O sociólogo italiano Domenico De Masi morreu aos 85 anos, em Roma.
Autor do conceito de ‘ócio criativo’, com um livro de mesmo nome que se tornou um best-seller. O conceito estabelece que o ócio,
longe de ser negativo, é um fator que estimula a criatividade pessoal.
De Masi residiu em 3 cidades
italianas: Nápoles, Milão e Roma.
Carreira
O sociólogo nasceu em
1938, em Rotello, uma pequena cidade da região de Molise, no
sul da Itália.
Começou a escrever
aos 19 anos, para a revista ‘Nord e Sud’, artigos de sociologia
urbana e do trabalho, e estudou em Paris, às vésperas do Maio de 1968, um movimento
político na França, marcado por greves e ocupações estudantis, que impulsionou
a politização da juventude.
Aos 22 anos, De Mais passou a lecionar na Universidade de
Nápoles.
Posteriormente, lecionou na renomada Universidade de
Roma, ‘La Sapienza’, onde fez por merecer receber o título de ‘Professor Emérito’,
e acabar sendo designado reitor da Faculdade de Ciências da Comunicação, dessa
mesma instituição.
Entre 1978 e 2000, dirigiu a S3. Studium,
escola de especialização em ciências organizacionais que fundou.
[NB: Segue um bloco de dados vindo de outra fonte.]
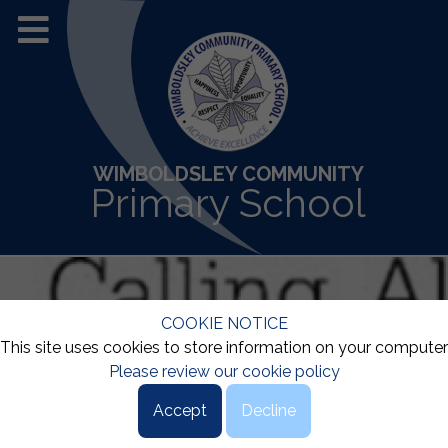
WIMBOLDSLEY COMMUNITY
Primary School
COOKIE NOTICE
This site uses cookies to store information on your computer
Please review our cookie policy
Accept
Decline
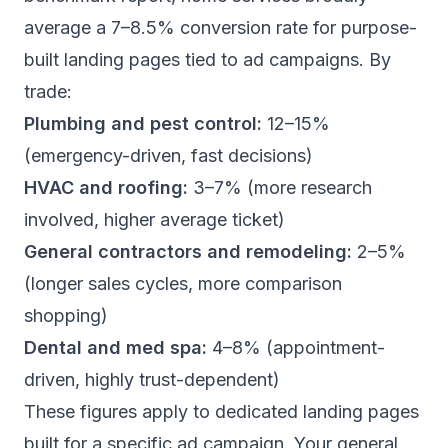
average a 7–8.5% conversion rate for purpose-
built landing pages tied to ad campaigns. By
trade:
Plumbing and pest control:
12–15%
(emergency-driven, fast decisions)
HVAC and roofing:
3–7% (more research
involved, higher average ticket)
General contractors and remodeling:
2–5%
(longer sales cycles, more comparison
shopping)
Dental and med spa:
4–8% (appointment-
driven, highly trust-dependent)
These figures apply to dedicated landing pages
built for a specific ad campaign. Your general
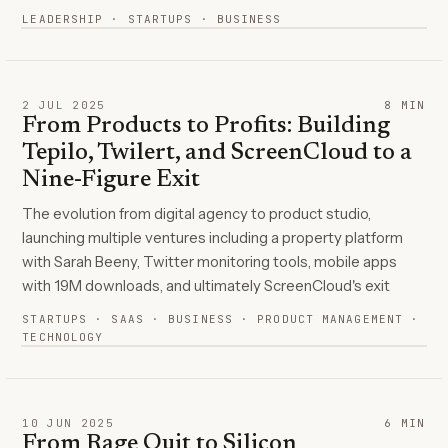
LEADERSHIP · STARTUPS · BUSINESS
2 JUL 2025
8
MIN
From Products to Profits: Building
Tepilo, Twilert, and ScreenCloud to a
Nine-Figure Exit
The evolution from digital agency to product studio,
launching multiple ventures including a property platform
with Sarah Beeny, Twitter monitoring tools, mobile apps
with 19M downloads, and ultimately ScreenCloud's exit
STARTUPS · SAAS · BUSINESS · PRODUCT MANAGEMENT ·
TECHNOLOGY
10 JUN 2025
6
MIN
From Rage Quit to Silicon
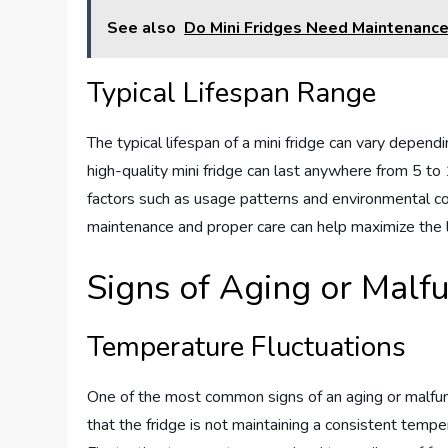
See also
Do Mini Fridges Need Maintenanc
Typical Lifespan Range
The typical lifespan of a mini fridge can vary depend
high-quality mini fridge can last anywhere from 5 to 
factors such as usage patterns and environmental cond
maintenance and proper care can help maximize the li
Signs of Aging or Malf
Temperature Fluctuations
One of the most common signs of an aging or malfunct
that the fridge is not maintaining a consistent tempe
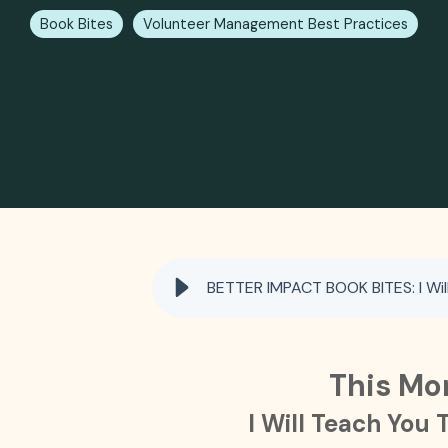
Book Bites
Volunteer Management Best Practices
BETTER IMPACT BOOK BITES: I Will
This Mo
I Will Teach You 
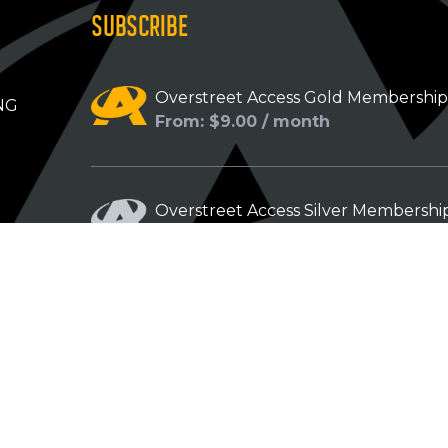
SUBSCRIBE
Overstreet Access Gold Membershi
NG
From: $9.00 / month
Overstreet Access Silver Membershi
From: $5.00 / month
Overstreet Access Bronze Members
From: $3.00 / month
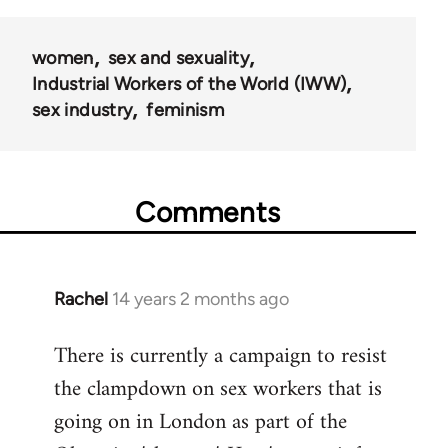
50992
women
sex and sexuality
Industrial Workers of the World (IWW)
sex industry
feminism
Comments
Rachel
14 years 2 months ago
In
reply
There is currently a campaign to resist
to
the clampdown on sex workers that is
Welcome
by
going on in London as part of the
libcom.org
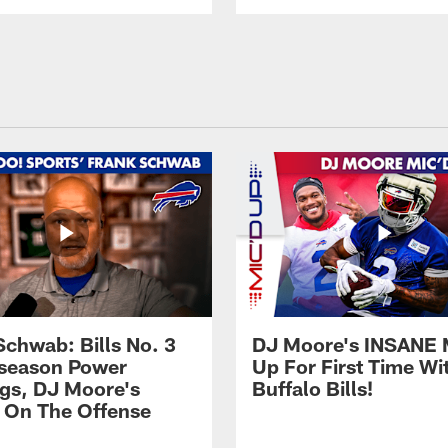
Schwab: Bills No. 3
DJ Moore's INSANE 
season Power
Up For First Time Wi
gs, DJ Moore's
Buffalo Bills!
 On The Offense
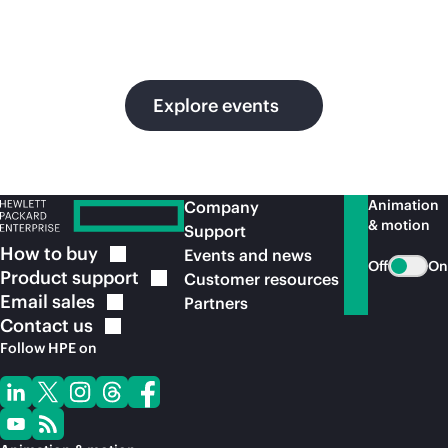
in
ou
Explore events
Animation
Company
& motion
Support
How to
buy
Events and news
Off
On
Product
support
Customer resources
Email
sales
Partners
Contact
us
Follow HPE on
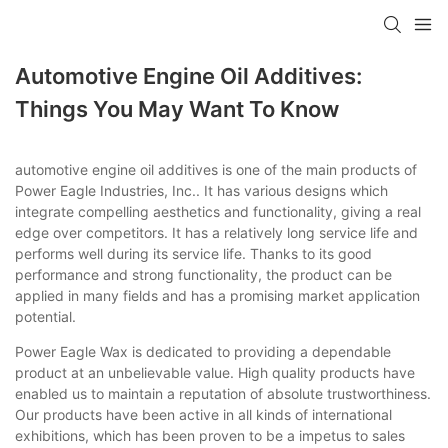
Automotive Engine Oil Additives:
Things You May Want To Know
automotive engine oil additives is one of the main products of
Power Eagle Industries, Inc.. It has various designs which
integrate compelling aesthetics and functionality, giving a real
edge over competitors. It has a relatively long service life and
performs well during its service life. Thanks to its good
performance and strong functionality, the product can be
applied in many fields and has a promising market application
potential.
Power Eagle Wax is dedicated to providing a dependable
product at an unbelievable value. High quality products have
enabled us to maintain a reputation of absolute trustworthiness.
Our products have been active in all kinds of international
exhibitions, which has been proven to be a impetus to sales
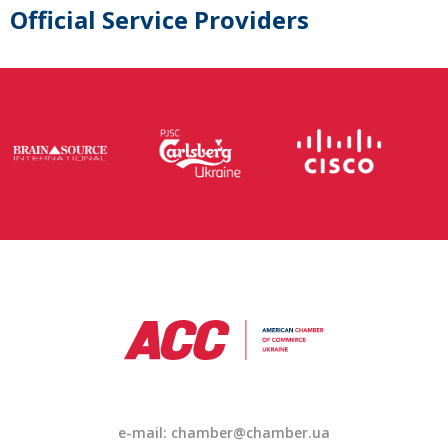
Official Service Providers
e-mail: chamber@chamber.ua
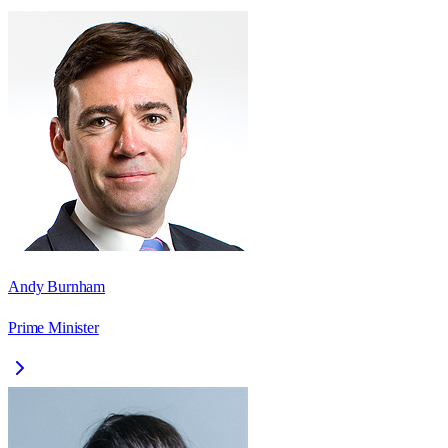
Andy Burnham
Prime Minister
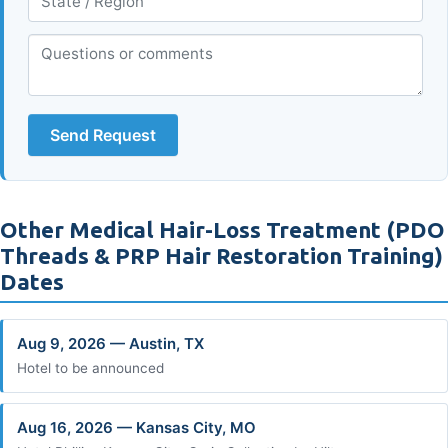
Send Request
Other Medical Hair-Loss Treatment (PDO
Threads & PRP Hair Restoration Training)
Dates
Aug 9, 2026 — Austin, TX
Hotel to be announced
Aug 16, 2026 — Kansas City, MO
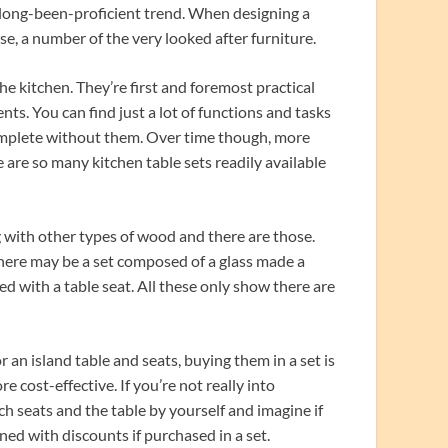
 long-been-proficient trend. When designing a
se, a number of the very looked after furniture.
the kitchen. They’re first and foremost practical
s. You can find just a lot of functions and tasks
complete without them. Over time though, more
are so many kitchen table sets readily available
g with other types of wood and there are those.
There may be a set composed of a glass made a
ed with a table seat. All these only show there are
an island table and seats, buying them in a set is
 cost-effective. If you’re not really into
h seats and the table by yourself and imagine if
ed with discounts if purchased in a set.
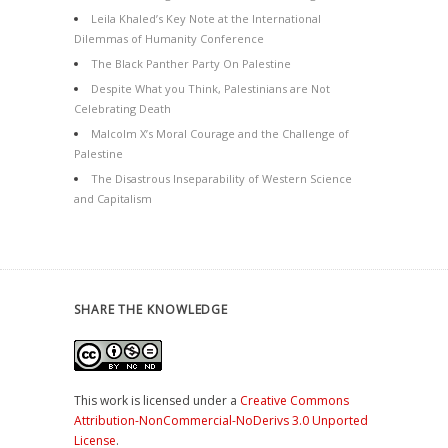
Leila Khaled’s Key Note at the International
Dilemmas of Humanity Conference
The Black Panther Party On Palestine
Despite What you Think, Palestinians are Not
Celebrating Death
Malcolm X’s Moral Courage and the Challenge of
Palestine
The Disastrous Inseparability of Western Science
and Capitalism
SHARE THE KNOWLEDGE
This work is licensed under a
Creative Commons
Attribution-NonCommercial-NoDerivs 3.0 Unported
License
.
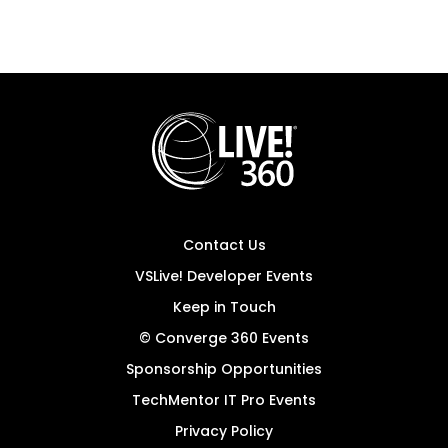
Contact Us
VSLive! Developer Events
Keep in Touch
© Converge 360 Events
Sponsorship Opportunities
TechMentor IT Pro Events
Privacy Policy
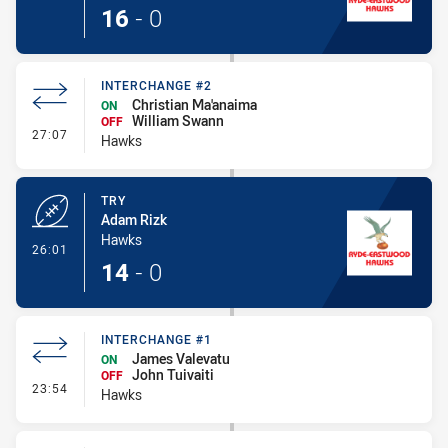
16
-
0
INTERCHANGE #2
Christian Ma'anaima
ON
William Swann
OFF
- Interchange #2
27:07
Hawks
TRY
Adam Rizk
Hawks
- Try
26:01
14
-
0
INTERCHANGE #1
James Valevatu
ON
John Tuivaiti
OFF
- Interchange #1
23:54
Hawks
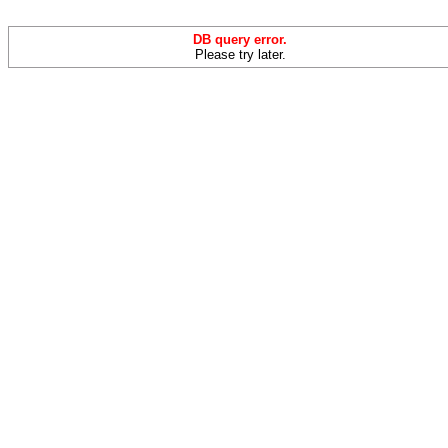
DB query error.
Please try later.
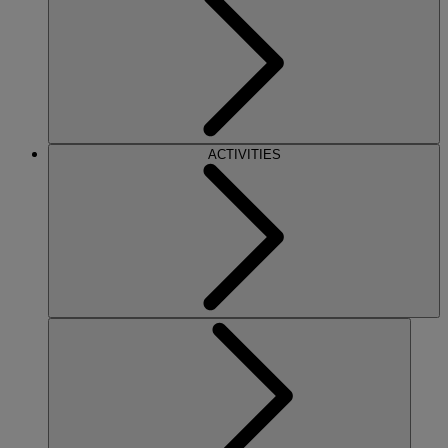
ACTIVITIES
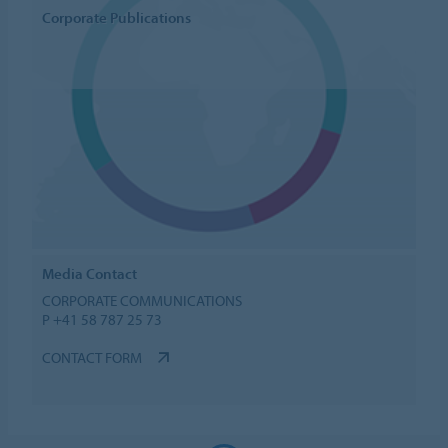
Corporate Publications
Media Contact
CORPORATE COMMUNICATIONS
P +41 58 787 25 73
CONTACT FORM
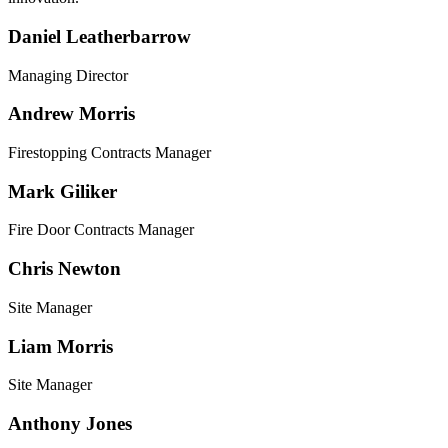
Daniel Leatherbarrow
Managing Director
Andrew Morris
Firestopping Contracts Manager
Mark Giliker
Fire Door Contracts Manager
Chris Newton
Site Manager
Liam Morris
Site Manager
Anthony Jones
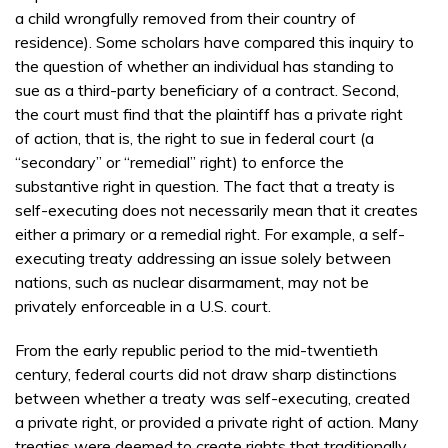
a child wrongfully removed from their country of
residence). Some scholars have compared this inquiry to
the question of whether an individual has standing to
sue as a third-party beneficiary of a contract. Second,
the court must find that the plaintiff has a private right
of action, that is, the right to sue in federal court (a
“secondary” or “remedial” right) to enforce the
substantive right in question. The fact that a treaty is
self-executing does not necessarily mean that it creates
either a primary or a remedial right. For example, a self-
executing treaty addressing an issue solely between
nations, such as nuclear disarmament, may not be
privately enforceable in a U.S. court.
From the early republic period to the mid-twentieth
century, federal courts did not draw sharp distinctions
between whether a treaty was self-executing, created
a private right, or provided a private right of action. Many
treaties were deemed to create rights that traditionally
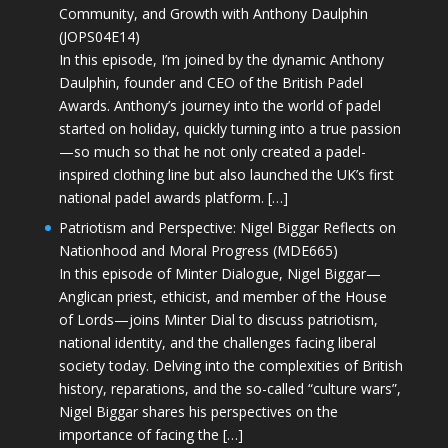
Community, and Growth with Anthony Daulphin
(JOPS04E14)
In this episode, I’m joined by the dynamic Anthony
Daulphin, founder and CEO of the British Padel
Awards. Anthony’s journey into the world of padel
started on holiday, quickly turning into a true passion
—so much so that he not only created a padel-
inspired clothing line but also launched the UK’s first
national padel awards platform. […]
Patriotism and Perspective: Nigel Biggar Reflects on
Nationhood and Moral Progress (MDE665)
In this episode of Minter Dialogue, Nigel Biggar—
Anglican priest, ethicist, and member of the House
of Lords—joins Minter Dial to discuss patriotism,
national identity, and the challenges facing liberal
society today. Delving into the complexities of British
history, reparations, and the so-called “culture wars”,
Nigel Biggar shares his perspectives on the
importance of facing the […]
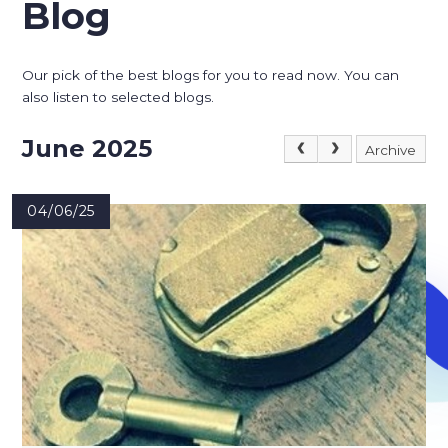
Blog
Our pick of the best blogs for you to read now. You can
also listen to selected blogs.
June 2025
Archive
04/06/25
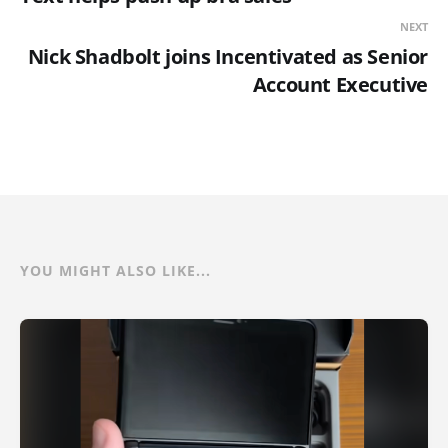
NEXT
Nick Shadbolt joins Incentivated as Senior
Account Executive
YOU MIGHT ALSO LIKE...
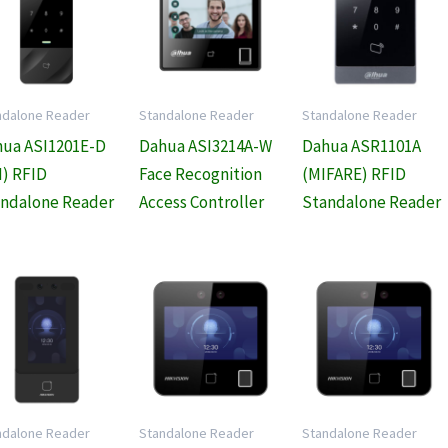
ndalone Reader
Standalone Reader
Standalone Reader
ua ASI1201E-D
Dahua ASI3214A-W
Dahua ASR1101A
) RFID
Face Recognition
(MIFARE) RFID
ndalone Reader
Access Controller
Standalone Reader
ndalone Reader
Standalone Reader
Standalone Reader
De Masi desenvolveu a teoria de que o tempo livre não
é algo negativo, mas imprescindível para estimular a criatividade individual, e
aprimorar a adaptação na sociedade globalizada e pós-industrial, marcada pelo
rápido crescimento tecnológico e do setor de serviços.
A prática do ‘ócio criativo’, prevê a união de três fatores:
- Trabalho, caracterizado pelo cumprimento de tarefas
necessárias;
- Estudo, através das ferramentas proporcionadas pela digitalização; e
- Diversão, isto é, o lazer necessário para evitar a mecanização do trabalho.
‘É pelo trabalho que produzimos riqueza, pelo estudo que produzimos conhecimento, e pela diversão que produzimos alegria. Ócio criativo é a união desses três fatores’.
Escreveu diversos livros, alguns deles tidos como
revolucionários. Entre eles, se destacam:
- Desenvolvimento Sem Trabalho,
- A Emoção e a Regra,
- O Ócio Criativo, e
- O Futuro do Trabalho.
De Masi dedicou boa parte da sua obra a questões relativas ao trabalho. Segundo ele, dos ateliês renascentistas à uberização dos serviços, o trabalho sofreu inúmeras transformações.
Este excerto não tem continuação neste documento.